> TASK STATEMENT:
Restate verbatim the span of lines below between the line with "SAẎA (40, 204)" and the line with "Gdzie oglądać Lech Poznań (424, 2318)", including those two lines, and only that span.

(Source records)

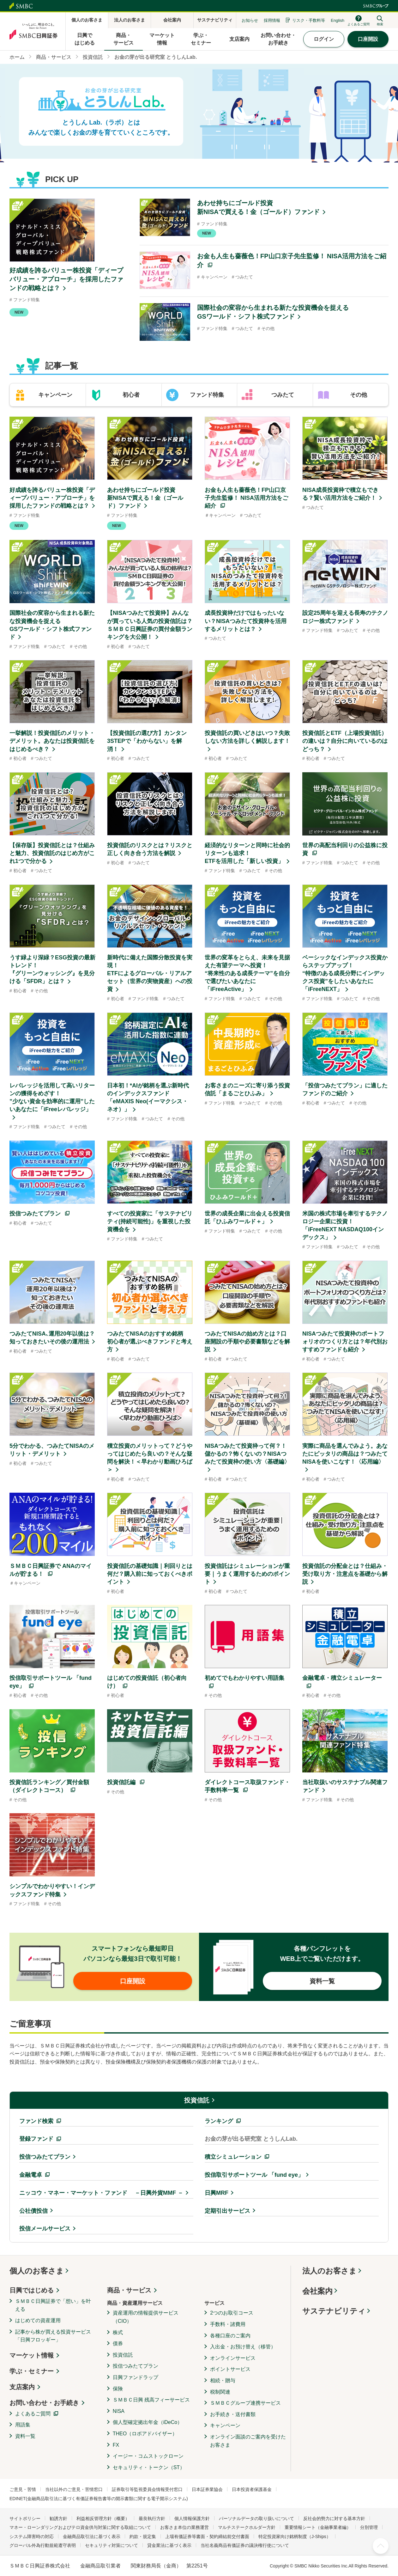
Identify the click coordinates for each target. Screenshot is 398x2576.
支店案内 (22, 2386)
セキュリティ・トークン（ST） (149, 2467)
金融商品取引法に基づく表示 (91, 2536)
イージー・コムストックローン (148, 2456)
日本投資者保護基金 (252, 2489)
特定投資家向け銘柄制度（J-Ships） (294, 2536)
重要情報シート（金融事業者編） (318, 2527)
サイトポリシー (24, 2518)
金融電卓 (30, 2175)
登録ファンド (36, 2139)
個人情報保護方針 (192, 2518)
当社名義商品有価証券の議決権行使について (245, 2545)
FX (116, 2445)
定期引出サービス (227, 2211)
--
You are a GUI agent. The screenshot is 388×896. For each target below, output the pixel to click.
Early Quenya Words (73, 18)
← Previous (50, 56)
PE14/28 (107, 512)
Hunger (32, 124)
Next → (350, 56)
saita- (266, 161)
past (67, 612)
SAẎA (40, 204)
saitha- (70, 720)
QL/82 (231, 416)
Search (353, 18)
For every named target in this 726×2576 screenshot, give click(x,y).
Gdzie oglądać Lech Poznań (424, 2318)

> SOLUTION BELOW:
SAẎA (40, 204)
saitha- (70, 720)
QL/82 (231, 416)
Search (353, 18)
For every named target in this 726×2576 screenshot, give click(x,y).
Gdzie oglądać Lech Poznań (424, 2318)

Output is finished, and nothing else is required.